What is expected >> Your task is to filter the data below down to the lines holding "Ontario".
--- Record excerpts ---
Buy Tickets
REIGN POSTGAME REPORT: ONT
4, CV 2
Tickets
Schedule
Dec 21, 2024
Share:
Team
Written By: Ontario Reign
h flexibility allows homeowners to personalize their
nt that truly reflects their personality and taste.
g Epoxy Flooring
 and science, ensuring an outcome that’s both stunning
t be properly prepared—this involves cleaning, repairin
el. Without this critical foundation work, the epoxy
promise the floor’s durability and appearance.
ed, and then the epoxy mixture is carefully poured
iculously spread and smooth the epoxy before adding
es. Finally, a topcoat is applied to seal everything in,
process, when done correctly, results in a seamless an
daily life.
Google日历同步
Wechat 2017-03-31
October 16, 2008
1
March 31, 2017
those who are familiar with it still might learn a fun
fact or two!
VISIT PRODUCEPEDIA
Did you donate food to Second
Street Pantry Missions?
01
---
--- Record excerpts ---
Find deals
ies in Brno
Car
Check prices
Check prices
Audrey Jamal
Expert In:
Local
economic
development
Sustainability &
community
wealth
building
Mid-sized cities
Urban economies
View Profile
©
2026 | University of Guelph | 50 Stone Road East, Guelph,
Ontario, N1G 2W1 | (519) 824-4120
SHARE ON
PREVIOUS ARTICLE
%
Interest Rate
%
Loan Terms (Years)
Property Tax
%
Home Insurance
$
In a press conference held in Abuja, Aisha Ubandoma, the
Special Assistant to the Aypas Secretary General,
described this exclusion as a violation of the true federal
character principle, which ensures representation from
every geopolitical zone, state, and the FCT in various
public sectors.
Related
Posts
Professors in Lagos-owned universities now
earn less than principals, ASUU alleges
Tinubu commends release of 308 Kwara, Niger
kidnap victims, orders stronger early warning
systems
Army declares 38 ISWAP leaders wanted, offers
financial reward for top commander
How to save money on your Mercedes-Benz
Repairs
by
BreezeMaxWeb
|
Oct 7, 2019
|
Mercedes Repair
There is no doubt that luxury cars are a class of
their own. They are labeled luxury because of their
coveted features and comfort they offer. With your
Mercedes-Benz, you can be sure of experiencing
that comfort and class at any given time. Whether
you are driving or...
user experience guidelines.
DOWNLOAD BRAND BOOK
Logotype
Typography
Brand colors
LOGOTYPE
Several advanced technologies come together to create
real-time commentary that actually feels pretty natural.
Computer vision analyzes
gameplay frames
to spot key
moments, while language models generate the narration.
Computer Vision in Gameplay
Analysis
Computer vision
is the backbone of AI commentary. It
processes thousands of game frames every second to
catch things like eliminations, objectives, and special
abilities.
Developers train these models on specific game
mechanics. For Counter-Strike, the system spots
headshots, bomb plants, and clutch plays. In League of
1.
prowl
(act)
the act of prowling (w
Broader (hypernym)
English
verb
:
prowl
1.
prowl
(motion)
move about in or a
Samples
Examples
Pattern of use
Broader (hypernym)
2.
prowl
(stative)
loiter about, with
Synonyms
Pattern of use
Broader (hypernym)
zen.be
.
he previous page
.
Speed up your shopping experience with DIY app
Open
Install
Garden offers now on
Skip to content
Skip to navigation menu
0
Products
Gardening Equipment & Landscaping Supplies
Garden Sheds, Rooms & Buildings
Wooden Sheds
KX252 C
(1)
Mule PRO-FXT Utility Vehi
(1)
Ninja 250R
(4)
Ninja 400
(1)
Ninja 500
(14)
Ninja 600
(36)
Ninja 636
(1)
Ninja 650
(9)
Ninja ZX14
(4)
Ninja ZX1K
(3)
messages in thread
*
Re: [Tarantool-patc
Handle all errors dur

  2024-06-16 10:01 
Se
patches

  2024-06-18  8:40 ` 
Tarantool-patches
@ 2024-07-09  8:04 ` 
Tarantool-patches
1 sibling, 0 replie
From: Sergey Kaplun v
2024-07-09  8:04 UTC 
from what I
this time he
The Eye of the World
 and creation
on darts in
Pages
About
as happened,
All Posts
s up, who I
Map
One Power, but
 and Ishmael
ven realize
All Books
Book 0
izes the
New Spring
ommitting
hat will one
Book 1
---
Response below >>
Written By: Ontario Reign
Ontario, N1G 2W1 | (519) 824-4120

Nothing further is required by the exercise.